Your goal: Below is a block of records; please copy all of them exactly.

[Records supplied — start]

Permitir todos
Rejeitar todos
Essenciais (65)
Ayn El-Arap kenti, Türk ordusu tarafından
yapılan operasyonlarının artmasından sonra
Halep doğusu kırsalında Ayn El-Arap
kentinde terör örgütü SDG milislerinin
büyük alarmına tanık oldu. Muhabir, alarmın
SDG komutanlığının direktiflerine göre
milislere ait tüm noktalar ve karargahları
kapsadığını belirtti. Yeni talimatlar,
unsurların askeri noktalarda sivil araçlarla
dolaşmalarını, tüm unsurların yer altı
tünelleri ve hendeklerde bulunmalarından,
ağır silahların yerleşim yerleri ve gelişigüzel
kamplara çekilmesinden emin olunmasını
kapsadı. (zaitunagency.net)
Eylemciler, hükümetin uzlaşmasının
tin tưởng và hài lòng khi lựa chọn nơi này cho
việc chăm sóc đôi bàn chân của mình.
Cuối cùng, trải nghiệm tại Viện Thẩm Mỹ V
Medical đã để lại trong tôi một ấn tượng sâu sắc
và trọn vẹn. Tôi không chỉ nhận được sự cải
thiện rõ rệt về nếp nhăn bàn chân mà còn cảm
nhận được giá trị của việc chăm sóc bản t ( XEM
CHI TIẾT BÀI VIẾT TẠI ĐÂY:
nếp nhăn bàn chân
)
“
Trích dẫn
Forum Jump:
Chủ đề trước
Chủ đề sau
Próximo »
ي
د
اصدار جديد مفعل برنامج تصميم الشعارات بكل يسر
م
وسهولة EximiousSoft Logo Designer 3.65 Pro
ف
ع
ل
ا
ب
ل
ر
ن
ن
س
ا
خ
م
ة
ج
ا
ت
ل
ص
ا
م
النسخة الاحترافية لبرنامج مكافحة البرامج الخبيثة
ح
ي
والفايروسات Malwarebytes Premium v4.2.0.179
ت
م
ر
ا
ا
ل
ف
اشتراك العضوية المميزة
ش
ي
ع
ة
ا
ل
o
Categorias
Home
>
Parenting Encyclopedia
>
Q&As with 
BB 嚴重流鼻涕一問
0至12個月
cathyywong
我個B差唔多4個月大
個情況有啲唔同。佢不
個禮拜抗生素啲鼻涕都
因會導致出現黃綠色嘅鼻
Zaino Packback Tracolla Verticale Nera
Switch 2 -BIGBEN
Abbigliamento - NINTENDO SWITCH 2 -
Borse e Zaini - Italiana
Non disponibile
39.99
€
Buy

[Records supplied — finish]

Response below:
Permitir todos
Rejeitar todos
Essenciais (65)
Ayn El-Arap kenti, Türk ordusu tarafından
yapılan operasyonlarının artmasından sonra
Halep doğusu kırsalında Ayn El-Arap
kentinde terör örgütü SDG milislerinin
büyük alarmına tanık oldu. Muhabir, alarmın
SDG komutanlığının direktiflerine göre
milislere ait tüm noktalar ve karargahları
kapsadığını belirtti. Yeni talimatlar,
unsurların askeri noktalarda sivil araçlarla
dolaşmalarını, tüm unsurların yer altı
tünelleri ve hendeklerde bulunmalarından,
ağır silahların yerleşim yerleri ve gelişigüzel
kamplara çekilmesinden emin olunmasını
kapsadı. (zaitunagency.net)
Eylemciler, hükümetin uzlaşmasının
tin tưởng và hài lòng khi lựa chọn nơi này cho
việc chăm sóc đôi bàn chân của mình.
Cuối cùng, trải nghiệm tại Viện Thẩm Mỹ V
Medical đã để lại trong tôi một ấn tượng sâu sắc
và trọn vẹn. Tôi không chỉ nhận được sự cải
thiện rõ rệt về nếp nhăn bàn chân mà còn cảm
nhận được giá trị của việc chăm sóc bản t ( XEM
CHI TIẾT BÀI VIẾT TẠI ĐÂY:
nếp nhăn bàn chân
)
“
Trích dẫn
Forum Jump:
Chủ đề trước
Chủ đề sau
Próximo »
ي
د
اصدار جديد مفعل برنامج تصميم الشعارات بكل يسر
م
وسهولة EximiousSoft Logo Designer 3.65 Pro
ف
ع
ل
ا
ب
ل
ر
ن
ن
س
ا
خ
م
ة
ج
ا
ت
ل
ص
ا
م
النسخة الاحترافية لبرنامج مكافحة البرامج الخبيثة
ح
ي
والفايروسات Malwarebytes Premium v4.2.0.179
ت
م
ر
ا
ا
ل
ف
اشتراك العضوية المميزة
ش
ي
ع
ة
ا
ل
o
Categorias
Home
>
Parenting Encyclopedia
>
Q&As with 
BB 嚴重流鼻涕一問
0至12個月
cathyywong
我個B差唔多4個月大
個情況有啲唔同。佢不
個禮拜抗生素啲鼻涕都
因會導致出現黃綠色嘅鼻
Zaino Packback Tracolla Verticale Nera
Switch 2 -BIGBEN
Abbigliamento - NINTENDO SWITCH 2 -
Borse e Zaini - Italiana
Non disponibile
39.99
€
Buy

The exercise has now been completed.